I was reminded of this the other day when I stumbled across the following:

I know I’m not the only parent who has ever cringed at some of the “goodies” other people give my children. I started out as a well-meaning, yet naïve, mother who wanted her older son to eat healthy and did not give him sweets. It didn’t do me any good, as day-care workers and teachers readily supplied his sugar stash with candy, cookies, and cakes. And I was left picking up the sticky wrappers from my car, my floors, my furniture, and my washing machine. For a while, at the end of her class, one of Younger Son’s Sunday school teachers gave the kids gum, which made it into the church service. Every Sunday, I had to listen to Younger Son’s smacking and popping during the sermon. Once, Older Son’s Sunday school teacher gave the kids balloons right before church. Older Son and his friends sat in the front row happily blowing up and letting the air hiss out of their balloons before the pastor admonished them with, “Gentlemen, the only rush of wind I want to hear is that of the Holy Spirit.” Thankfully, that was before my husband was the pastor. Otherwise, I don’t think the reprimand would have been so gentle.

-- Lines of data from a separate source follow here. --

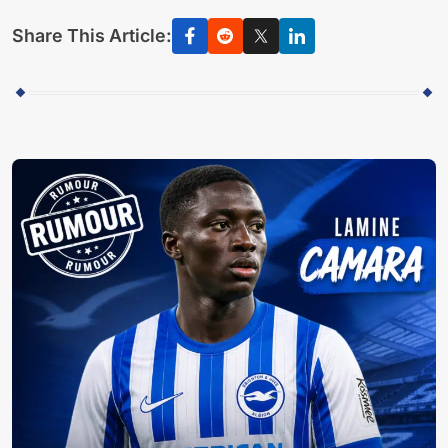
Share This Article: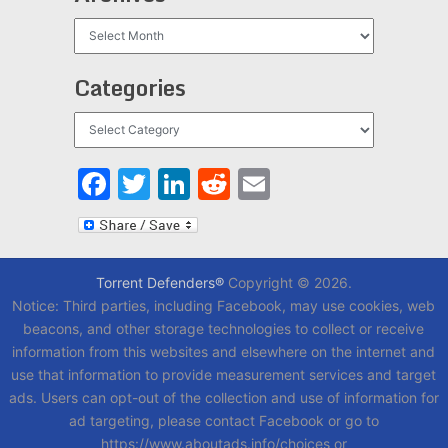
Archives
Categories
Categories
Facebook
Twitter
LinkedIn
Reddit
Email
Torrent Defenders®
Copyright © 2026.
Notice: Third parties, including Facebook, may use cookies, web
beacons, and other storage technologies to collect or receive
information from this websites and elsewhere on the internet and
use that information to provide measurement services and target
ads. Users can opt-out of the collection and use of information for
ad targeting, please contact Facebook or go to
https://www.aboutads.info/choices or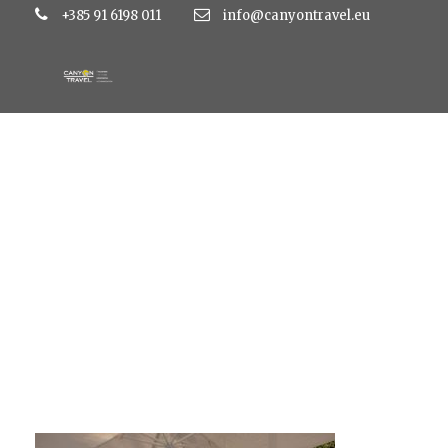
+385 91 6198 011
info@canyontravel.eu
N16A4024-HDR-Pan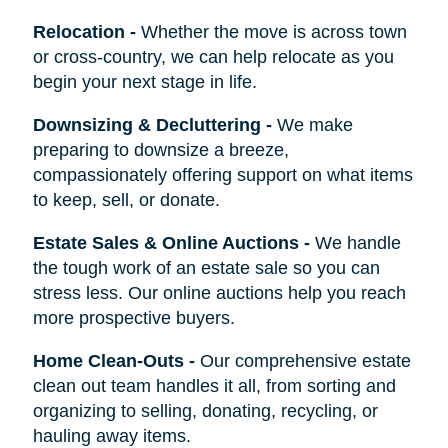
Relocation
-
Whether the move is across town
or cross-country, we can help relocate as you
begin your next stage in life.
Downsizing & Decluttering
-
We make
preparing to downsize a breeze,
compassionately offering support on what items
to keep, sell, or donate.
Estate Sales & Online Auctions
-
We handle
the tough work of an estate sale so you can
stress less. Our online auctions help you reach
more prospective buyers.
Home Clean-Outs
-
Our comprehensive estate
clean out team handles it all, from sorting and
organizing to selling, donating, recycling, or
hauling away items.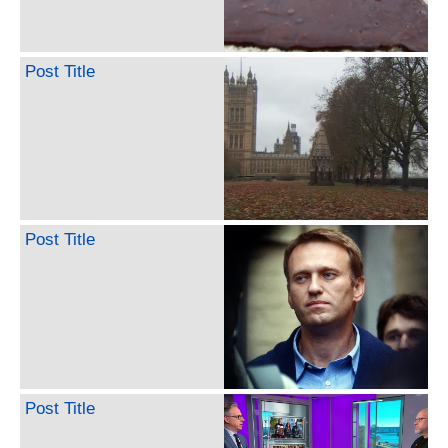
Post Title
Post Title
Post Title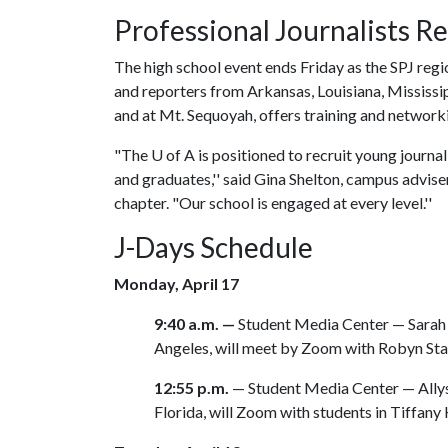
Professional Journalists R
The high school event ends Friday as the SPJ regi
and reporters from Arkansas, Louisiana, Mississ
and at Mt. Sequoyah, offers training and network
"The
U of A
is positioned to recruit young journa
and graduates,'' said Gina Shelton, campus advis
chapter. "Our school is engaged at every level.''
J-Days Schedule
Monday, April 17
9:40 a.m. —
Student Media Center — Sarah 
Angeles, will meet by Zoom with Robyn Star
12:55 p.m.
— Student Media Center — Ally
Florida, will Zoom with students in Tiffany 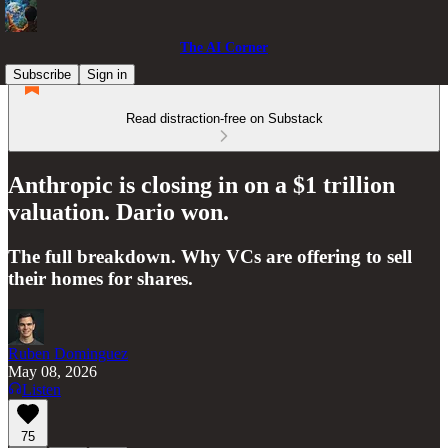
The AI Corner
Subscribe
Sign in
Read distraction-free on Substack
Anthropic is closing in on a $1 trillion
valuation. Dario won.
The full breakdown. Why VCs are offering to sell
their homes for shares.
Ruben Dominguez
May 08, 2026
Listen
75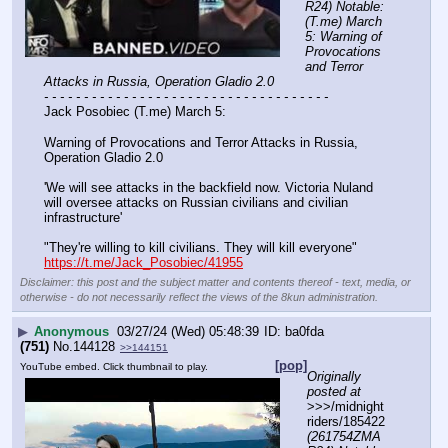
R24) Notable: 
(T.me) March 
5: Warning of 
Provocations 
and Terror 
Attacks in Russia, Operation Gladio 2.0
- - - - - - - - - - - - - - - - - - - - - - - - - - - - - - - - - - - -
Jack Posobiec (T.me) March 5: 
Warning of Provocations and Terror Attacks in Russia, 
Operation Gladio 2.0 
'We will see attacks in the backfield now. Victoria Nuland 
will oversee attacks on Russian civilians and civilian 
infrastructure'
"They're willing to kill civilians. They will kill everyone"
https://t.me/Jack_Posobiec/41955
Disclaimer: this post and the subject matter and contents thereof - text, media, or
otherwise - do not necessarily reflect the views of the 8kun administration.
▶
Anonymous
03/27/24 (Wed) 05:48:39
ba0fda
(751)
No.
144128
>>144151
[pop]
YouTube embed. Click thumbnail to play.
Originally 
posted at
>>>/midnight
riders/185422 
(261754ZMA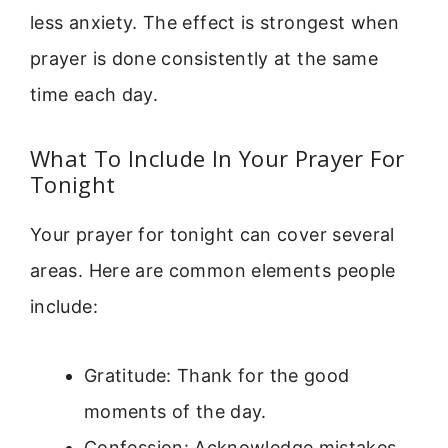
less anxiety. The effect is strongest when
prayer is done consistently at the same
time each day.
What To Include In Your Prayer For
Tonight
Your prayer for tonight can cover several
areas. Here are common elements people
include:
Gratitude: Thank for the good
moments of the day.
Confession: Acknowledge mistakes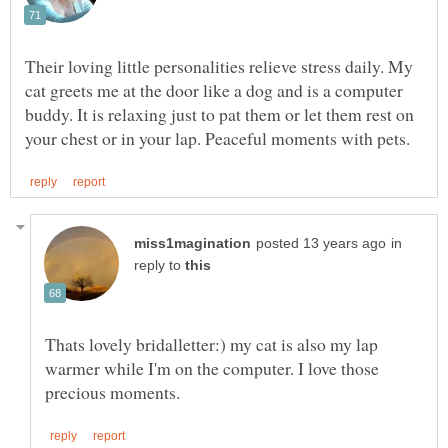
Their loving little personalities relieve stress daily. My
cat greets me at the door like a dog and is a computer
buddy. It is relaxing just to pat them or let them rest on
in
reply to
Thats lovely bridalletter:) my cat is also my lap
warmer while I'm on the computer. I love those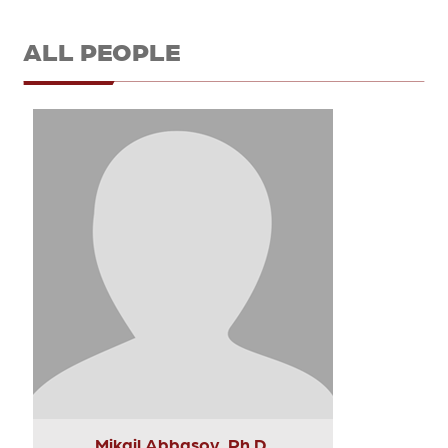
ALL PEOPLE
Mikail Abbasov, Ph.D.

But I sometimes have to wonder what these well-meaning people are thinking. Do they think parents are actually going to thank them for loading their kids up with sugar after school or before church? It makes me want to get even by loading my kids up on sugar before school and Sunday school! I also wonder how I managed to make it through an entire day of school or a Sunday school class as a child, doing what I was supposed to do, without a sugar “reward.” For that matter, I remember back when we went to parades, we actually watched the parade. We didn’t knock other kids under the wheels of the floats while diving for candy. Nowadays, kids can get more candy during a thirty-minute parade than we got schlepping from door-to-door for two hours on Halloween. At least we had to work for our sugar by walking several miles!

Then there are the irritating toys, such as whistles, noise makers, and anything else that is designed to make parents go batty. Even the harmless ball thrown repeatedly against the side of the house can drive a formerly sane parent into a gelatinous blob of quivering lunacy. Or the Play doh that I didn’t give my kids because they left it all over the house on the floor or tables and I invariably had to try to scrape it off the wooden surfaces or the carpet. Or the bubbles they blew in the house and then the rest of the bottle got knocked over. Have you ever tried cleaning up that slippery mess? Or the inappropriate clothing that became the kids’ favorite. Yeah, try getting that T-shirt with the tasteless saying or the movie you don’t want to promote on it away from the kid.

I know I’m coming across as an ungrateful curmudgeon, particularly toward people who have gone out of their way to give my children little gifts that will bring them pleasure. But perhaps I could make a suggestion. How about you keep these things at your place and you and my kids can enjoy them together!